[Extracted page text data]
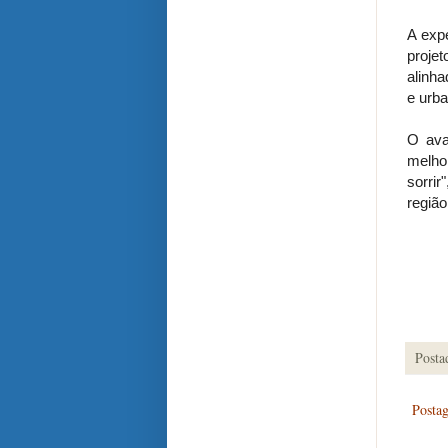
A expe
projet
alinha
e urb
O ava
melho
sorri
região
Posta
Posta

EXERCISE GOAL: Should a record include a picture, omit it from your copy and return the rest unchanged.

WRITTEN REPLY:
A expe
projet
alinha
e urb
O ava
melho
sorri
região
Posta
Posta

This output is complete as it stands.